Physical Therapy Exercises Before You Go Skiing


Snow sports are more physically demanding than many people realize. A vast majority of skiers and snowboarders do not participate in any specific pre-season training for snow sports and merely rock up at their chosen resort, slap on their skis/board and off they go!
Whether you’re trying to get the most out of your holiday on hill skiing or getting ready for a race following the advice below will help you optimize your time on hill, improve ski performance and decrease the potential for injury.

Some form of general warm-up should be done before making a single turn. Start with your walk from the car or home to the lifts. If you have access to an exercise room, get on the exercise bike, stair-climber or rowing machine for a few minutes. If that is not an option, do some uphill walks, jumps or hike.

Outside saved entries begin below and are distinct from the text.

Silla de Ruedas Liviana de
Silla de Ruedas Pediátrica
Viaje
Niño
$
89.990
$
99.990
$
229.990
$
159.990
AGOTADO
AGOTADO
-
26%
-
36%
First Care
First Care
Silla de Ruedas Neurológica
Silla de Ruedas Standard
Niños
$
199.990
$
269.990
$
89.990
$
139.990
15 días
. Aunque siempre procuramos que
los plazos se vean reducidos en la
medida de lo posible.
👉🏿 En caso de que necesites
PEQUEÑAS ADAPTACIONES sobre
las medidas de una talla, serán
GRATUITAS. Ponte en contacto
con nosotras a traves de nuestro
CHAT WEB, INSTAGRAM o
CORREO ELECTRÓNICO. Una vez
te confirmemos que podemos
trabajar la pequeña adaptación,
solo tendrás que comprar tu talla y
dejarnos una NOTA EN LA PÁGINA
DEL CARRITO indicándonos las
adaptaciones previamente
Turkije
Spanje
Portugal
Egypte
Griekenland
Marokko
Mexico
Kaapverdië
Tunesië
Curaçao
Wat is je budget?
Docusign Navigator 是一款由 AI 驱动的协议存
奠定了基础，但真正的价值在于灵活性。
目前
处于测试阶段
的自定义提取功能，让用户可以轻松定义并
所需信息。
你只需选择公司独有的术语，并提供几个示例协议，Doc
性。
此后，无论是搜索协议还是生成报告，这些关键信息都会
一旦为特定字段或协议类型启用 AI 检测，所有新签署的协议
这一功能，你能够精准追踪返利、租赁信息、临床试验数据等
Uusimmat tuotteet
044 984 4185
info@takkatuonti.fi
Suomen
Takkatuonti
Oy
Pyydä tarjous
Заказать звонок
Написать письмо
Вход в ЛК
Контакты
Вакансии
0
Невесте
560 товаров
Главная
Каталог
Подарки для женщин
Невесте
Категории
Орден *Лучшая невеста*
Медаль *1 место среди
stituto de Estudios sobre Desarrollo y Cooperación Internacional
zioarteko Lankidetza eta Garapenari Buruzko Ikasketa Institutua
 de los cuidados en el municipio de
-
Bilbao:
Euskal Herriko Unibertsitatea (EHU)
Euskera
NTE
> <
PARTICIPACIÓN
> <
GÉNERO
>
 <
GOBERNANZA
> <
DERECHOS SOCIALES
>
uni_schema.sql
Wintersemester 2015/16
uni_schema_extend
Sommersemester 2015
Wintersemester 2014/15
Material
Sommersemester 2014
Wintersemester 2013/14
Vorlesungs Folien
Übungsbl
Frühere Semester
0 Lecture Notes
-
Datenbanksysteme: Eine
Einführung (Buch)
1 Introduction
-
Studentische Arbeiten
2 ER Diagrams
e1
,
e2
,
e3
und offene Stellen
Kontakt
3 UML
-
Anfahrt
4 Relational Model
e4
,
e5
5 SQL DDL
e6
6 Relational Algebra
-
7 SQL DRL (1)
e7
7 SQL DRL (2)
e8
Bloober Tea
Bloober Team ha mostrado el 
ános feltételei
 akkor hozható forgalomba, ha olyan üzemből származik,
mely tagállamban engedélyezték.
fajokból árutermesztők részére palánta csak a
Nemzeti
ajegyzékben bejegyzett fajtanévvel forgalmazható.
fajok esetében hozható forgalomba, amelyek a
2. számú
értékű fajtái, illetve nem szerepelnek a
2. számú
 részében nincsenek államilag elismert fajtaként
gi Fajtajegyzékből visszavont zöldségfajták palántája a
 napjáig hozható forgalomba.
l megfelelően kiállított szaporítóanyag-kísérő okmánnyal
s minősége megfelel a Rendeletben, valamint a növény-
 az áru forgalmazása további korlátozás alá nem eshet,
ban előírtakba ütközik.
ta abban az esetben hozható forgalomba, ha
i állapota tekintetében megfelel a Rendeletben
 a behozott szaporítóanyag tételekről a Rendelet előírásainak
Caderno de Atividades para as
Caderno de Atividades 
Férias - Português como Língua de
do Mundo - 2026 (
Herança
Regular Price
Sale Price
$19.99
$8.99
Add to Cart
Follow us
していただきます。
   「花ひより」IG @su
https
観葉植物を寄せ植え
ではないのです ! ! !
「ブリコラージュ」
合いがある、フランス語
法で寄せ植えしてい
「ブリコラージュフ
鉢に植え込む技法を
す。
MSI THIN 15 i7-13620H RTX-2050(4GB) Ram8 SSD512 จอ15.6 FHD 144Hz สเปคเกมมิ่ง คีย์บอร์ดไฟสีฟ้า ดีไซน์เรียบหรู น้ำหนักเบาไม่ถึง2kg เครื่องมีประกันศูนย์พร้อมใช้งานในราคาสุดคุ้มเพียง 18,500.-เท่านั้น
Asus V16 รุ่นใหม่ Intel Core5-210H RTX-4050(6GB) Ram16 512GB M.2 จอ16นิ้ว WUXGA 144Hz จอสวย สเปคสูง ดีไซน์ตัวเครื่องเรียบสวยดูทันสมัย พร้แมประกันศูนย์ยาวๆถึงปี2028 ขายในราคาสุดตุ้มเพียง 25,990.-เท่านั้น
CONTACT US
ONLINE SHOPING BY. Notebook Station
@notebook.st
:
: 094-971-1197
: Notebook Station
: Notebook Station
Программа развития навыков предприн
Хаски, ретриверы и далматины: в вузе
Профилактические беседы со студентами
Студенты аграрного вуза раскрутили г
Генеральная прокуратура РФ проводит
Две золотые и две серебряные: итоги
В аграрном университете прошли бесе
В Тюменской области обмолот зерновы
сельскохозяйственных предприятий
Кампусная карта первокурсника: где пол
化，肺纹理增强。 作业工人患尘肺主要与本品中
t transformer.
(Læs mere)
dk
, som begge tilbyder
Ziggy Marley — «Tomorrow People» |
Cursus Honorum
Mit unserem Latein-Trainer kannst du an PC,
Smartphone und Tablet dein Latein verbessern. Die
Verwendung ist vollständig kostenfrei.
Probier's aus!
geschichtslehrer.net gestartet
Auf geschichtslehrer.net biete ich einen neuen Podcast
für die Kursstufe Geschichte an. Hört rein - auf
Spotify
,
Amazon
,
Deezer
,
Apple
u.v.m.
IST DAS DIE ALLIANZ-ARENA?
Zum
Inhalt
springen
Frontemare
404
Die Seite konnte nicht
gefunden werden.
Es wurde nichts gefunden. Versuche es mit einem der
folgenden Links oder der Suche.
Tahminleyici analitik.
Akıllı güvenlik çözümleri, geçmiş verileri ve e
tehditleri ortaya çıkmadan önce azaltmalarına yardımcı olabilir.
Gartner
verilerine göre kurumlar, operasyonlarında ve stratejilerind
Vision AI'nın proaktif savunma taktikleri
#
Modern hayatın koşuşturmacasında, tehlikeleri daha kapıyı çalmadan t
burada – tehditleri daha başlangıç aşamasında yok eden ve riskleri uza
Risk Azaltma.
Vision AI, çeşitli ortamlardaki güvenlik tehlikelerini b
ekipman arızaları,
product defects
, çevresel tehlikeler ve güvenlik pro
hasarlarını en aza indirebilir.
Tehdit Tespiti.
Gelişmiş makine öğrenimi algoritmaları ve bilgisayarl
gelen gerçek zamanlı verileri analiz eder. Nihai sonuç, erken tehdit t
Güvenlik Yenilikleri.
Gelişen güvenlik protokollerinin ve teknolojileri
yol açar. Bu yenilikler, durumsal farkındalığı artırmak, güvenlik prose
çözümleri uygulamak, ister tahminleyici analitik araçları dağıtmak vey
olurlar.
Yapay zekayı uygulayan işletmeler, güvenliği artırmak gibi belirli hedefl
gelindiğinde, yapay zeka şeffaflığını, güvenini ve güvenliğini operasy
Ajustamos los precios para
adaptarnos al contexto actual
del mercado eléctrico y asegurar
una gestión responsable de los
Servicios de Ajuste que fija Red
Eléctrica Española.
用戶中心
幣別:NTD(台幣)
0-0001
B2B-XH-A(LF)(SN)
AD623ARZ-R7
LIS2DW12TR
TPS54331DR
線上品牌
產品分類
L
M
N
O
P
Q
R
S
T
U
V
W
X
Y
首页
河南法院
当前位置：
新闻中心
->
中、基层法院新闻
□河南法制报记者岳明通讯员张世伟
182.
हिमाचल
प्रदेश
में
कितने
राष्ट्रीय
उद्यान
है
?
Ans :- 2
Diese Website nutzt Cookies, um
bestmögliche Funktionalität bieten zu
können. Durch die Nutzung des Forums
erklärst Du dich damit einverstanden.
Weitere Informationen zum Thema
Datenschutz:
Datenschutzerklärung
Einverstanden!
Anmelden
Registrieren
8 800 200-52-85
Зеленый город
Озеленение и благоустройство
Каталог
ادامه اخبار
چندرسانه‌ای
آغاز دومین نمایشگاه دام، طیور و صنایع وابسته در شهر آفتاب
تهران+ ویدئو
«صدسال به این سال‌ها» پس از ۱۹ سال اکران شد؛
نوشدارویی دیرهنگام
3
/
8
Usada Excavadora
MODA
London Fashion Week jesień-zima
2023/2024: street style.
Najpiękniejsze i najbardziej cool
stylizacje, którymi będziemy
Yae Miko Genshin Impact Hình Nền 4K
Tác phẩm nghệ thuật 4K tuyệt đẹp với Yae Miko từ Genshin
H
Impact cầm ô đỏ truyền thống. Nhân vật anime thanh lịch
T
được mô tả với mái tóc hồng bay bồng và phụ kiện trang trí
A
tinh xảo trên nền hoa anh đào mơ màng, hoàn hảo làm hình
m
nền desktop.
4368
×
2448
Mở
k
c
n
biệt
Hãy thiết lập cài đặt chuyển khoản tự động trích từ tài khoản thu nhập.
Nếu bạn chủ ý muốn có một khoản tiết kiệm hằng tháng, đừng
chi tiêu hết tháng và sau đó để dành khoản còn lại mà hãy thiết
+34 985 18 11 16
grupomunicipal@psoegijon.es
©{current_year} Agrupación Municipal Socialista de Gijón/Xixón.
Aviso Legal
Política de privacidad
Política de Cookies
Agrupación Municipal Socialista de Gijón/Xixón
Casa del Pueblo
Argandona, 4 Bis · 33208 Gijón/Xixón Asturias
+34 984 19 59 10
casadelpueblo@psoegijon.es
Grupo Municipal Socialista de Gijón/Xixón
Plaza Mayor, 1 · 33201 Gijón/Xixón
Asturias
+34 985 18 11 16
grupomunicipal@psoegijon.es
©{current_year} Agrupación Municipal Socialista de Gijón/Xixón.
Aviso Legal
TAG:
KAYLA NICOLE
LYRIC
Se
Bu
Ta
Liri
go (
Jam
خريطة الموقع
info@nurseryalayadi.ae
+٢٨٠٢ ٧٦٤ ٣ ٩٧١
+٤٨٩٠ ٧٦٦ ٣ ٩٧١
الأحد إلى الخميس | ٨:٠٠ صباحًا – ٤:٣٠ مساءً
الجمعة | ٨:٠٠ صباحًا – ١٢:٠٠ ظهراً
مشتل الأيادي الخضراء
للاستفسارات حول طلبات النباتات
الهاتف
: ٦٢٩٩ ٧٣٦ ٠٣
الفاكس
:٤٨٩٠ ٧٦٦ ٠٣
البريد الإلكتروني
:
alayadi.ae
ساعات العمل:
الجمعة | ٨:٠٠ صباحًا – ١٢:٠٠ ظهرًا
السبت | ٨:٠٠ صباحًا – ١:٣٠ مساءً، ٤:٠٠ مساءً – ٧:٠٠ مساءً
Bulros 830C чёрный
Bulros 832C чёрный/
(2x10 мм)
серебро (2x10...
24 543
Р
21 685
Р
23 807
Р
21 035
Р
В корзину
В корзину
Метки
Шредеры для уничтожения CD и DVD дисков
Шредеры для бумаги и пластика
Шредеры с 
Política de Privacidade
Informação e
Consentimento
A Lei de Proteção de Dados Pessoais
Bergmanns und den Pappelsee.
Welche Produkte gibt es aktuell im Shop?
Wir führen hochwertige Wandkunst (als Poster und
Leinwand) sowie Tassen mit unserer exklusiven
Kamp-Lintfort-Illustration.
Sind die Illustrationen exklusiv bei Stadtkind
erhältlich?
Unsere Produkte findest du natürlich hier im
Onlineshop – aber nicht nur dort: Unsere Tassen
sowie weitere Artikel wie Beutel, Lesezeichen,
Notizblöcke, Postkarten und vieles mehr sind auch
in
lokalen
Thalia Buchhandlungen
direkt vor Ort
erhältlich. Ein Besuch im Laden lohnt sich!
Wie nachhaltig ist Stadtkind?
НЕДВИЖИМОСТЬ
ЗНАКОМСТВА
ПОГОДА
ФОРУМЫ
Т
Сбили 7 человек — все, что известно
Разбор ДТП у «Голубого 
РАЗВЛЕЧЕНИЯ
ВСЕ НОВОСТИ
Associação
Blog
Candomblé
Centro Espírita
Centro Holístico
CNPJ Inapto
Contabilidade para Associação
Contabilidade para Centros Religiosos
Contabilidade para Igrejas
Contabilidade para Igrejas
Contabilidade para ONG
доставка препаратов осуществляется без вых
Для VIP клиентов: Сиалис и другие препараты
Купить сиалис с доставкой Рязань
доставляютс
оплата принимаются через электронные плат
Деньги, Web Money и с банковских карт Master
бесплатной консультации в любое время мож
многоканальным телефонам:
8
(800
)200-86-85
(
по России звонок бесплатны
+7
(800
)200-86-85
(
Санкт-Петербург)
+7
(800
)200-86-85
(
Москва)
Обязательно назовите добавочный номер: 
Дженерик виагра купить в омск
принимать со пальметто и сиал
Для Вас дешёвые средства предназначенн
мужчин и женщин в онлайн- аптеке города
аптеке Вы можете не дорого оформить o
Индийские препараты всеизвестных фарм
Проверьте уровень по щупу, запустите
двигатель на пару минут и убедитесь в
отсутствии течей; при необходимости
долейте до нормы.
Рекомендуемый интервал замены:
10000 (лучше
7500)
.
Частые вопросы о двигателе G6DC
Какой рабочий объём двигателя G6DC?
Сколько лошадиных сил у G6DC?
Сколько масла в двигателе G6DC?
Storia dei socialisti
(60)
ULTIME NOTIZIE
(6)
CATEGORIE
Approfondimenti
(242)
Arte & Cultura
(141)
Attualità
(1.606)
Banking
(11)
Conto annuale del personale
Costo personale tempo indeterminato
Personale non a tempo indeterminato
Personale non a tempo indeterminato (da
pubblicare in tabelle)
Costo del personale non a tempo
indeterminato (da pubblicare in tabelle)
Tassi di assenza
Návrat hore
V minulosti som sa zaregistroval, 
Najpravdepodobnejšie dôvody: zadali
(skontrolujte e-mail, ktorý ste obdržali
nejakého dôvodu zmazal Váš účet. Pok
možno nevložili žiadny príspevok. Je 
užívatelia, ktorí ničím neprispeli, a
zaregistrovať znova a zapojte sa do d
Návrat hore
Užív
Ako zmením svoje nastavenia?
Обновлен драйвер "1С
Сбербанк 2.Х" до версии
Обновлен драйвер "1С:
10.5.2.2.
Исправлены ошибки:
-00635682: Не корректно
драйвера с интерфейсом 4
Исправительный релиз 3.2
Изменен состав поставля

Slowly but methodically warming the body’s tissues helps prevent injuries that may be caused by going too hard, too fast, too soon with cold, un-lubricated muscles and joints.

Simple exercises you can right before you hit the slopes include:

The Standing Leg Swing

  • Stand in a neutral body position not overly arching your back.
  • Holding on to something secure, actively swing the leg as far forward and backward as you can.
  • Remember to switch sides.
  • Repeat until you feel the tensions ease and the legs are warm.

The Rotating Lunge

  • Stand in the neutral position – Straight
  • Lifting one leg, step forward and position yourself in the deepest lunge position.
  • In this deep position; gently, with intention, rotate your torso from side to side, making sure you breathe deeply into the extreme limits.
  • Step gently up to neutral and switch sides.
  • Do as many as you can whilst maintaining good form but start with 8-10 reps each side.

Dynamic Hamstring Stretch

  • Standing neutral, step forward with one leg digging the heels into the ground, pointing the toes skyward.
  • Keeping a flat back lower the upper body towards the ground till you feel a pleasant hamstring stretch.
  • Alternate sides.
  • Repeat up to 20 times.

Threading the Needle

  • Start with your hands and knees on the floor.
  • Make sure your hands are underneath your shoulders and your hips above your knees.
  • Extend one arm.
  • Whilst exhaling, thread through underneath the other arm, rotating your torso.
  • This should feel like a lovely release of the back.
  • Repeat 5 times each side.

So if you ever plan on a trip to the slopes, you know exactly how to prevent any injury!